The industry is oscillating between human and algorithmic curation of content. An artist thinks: how can I get my content in front of listeners? When analyzing the data, it’s important to think about what the artist wants. If a song is added to a popular playlist, what insights can we surface to the artist so they can maximize this opportunity?
There is a significant delay between when user interaction data is collected and when financial data is available. This makes it hard to understand revenue impact of user interactions.

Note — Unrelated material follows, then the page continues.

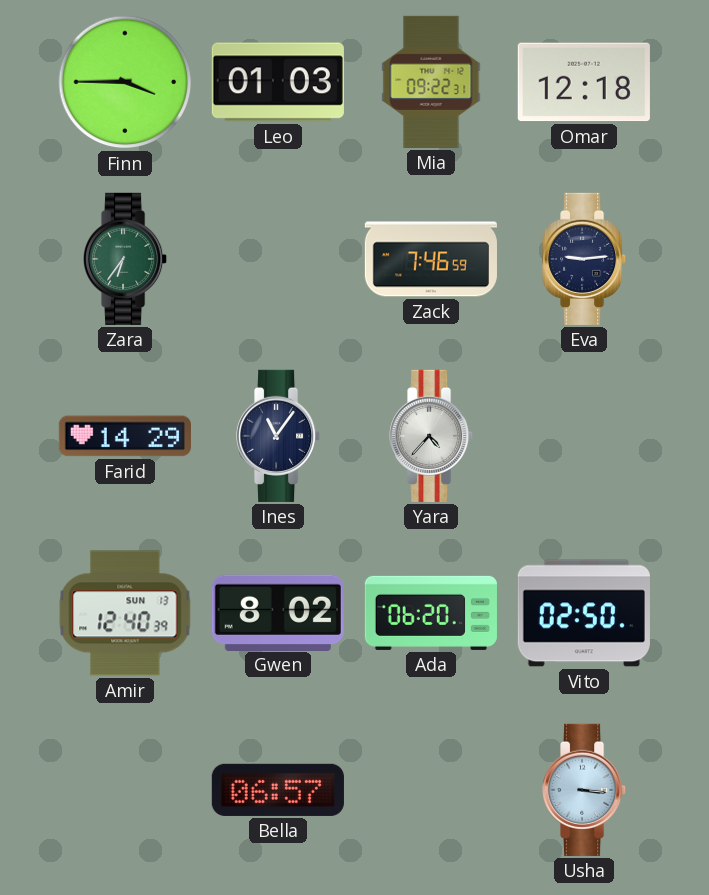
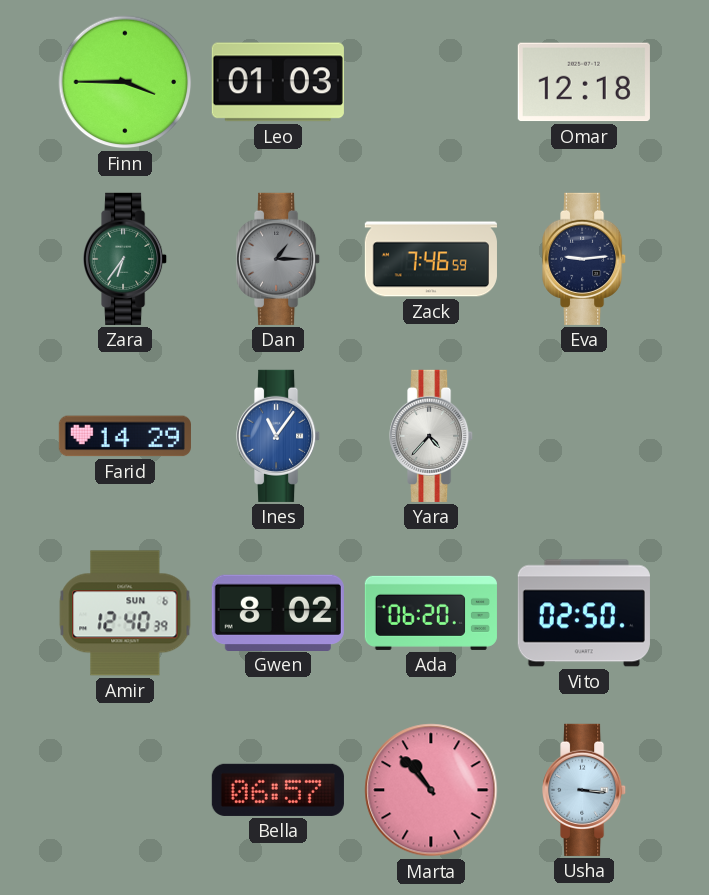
Mia: 09:22 -> none
Dan: none -> 1:15
Ines dial: navy -> blue
Amir date: SUN 13 -> SUN 6
Marta: none -> 10:53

A hands-on approach, i.e. talking to individual users, is still necessary. Who to talk to can be driven by data science, but human conversations provide important insights.
I learned tons from all the talks, so here are some interesting tidbits that don’t really fit under any other category:
There’s a gap between business reports and model assessment reports. The former doesn’t incorporate the models used to power the business, and the latter doesn’t demonstrate the business impact of the model. Data science reporting bridges the two. In order to communicate the impact of the model, it’s important to have a continuously monitored baseline: how does the key metric behave when there is no model? Even if the model performs well, a baseline must be run indefinitely to catch regressions.
There are many ways to evaluate the performance of a model. To name a few: precision, recall, F1 score, Matthews Correlation Coefficient, R-Squared, Root Mean Squared, etc. Each score applies to different types of models (binary classification vs. multi-class vs. regression) and incorporates different information. As a result, it’s important to understand what the metric is measuring, as any single metric will only be a proxy to the true performance of the model.
Carpentries teaches programming and data science to researchers, making these skills more accessible.
PyData LA 2019 was a fantastically informative three days. I’m grateful for the opportunity to learn as much as a I did, to meet all the wonderful people I did, and to share my knowledge with others both on and off the stage.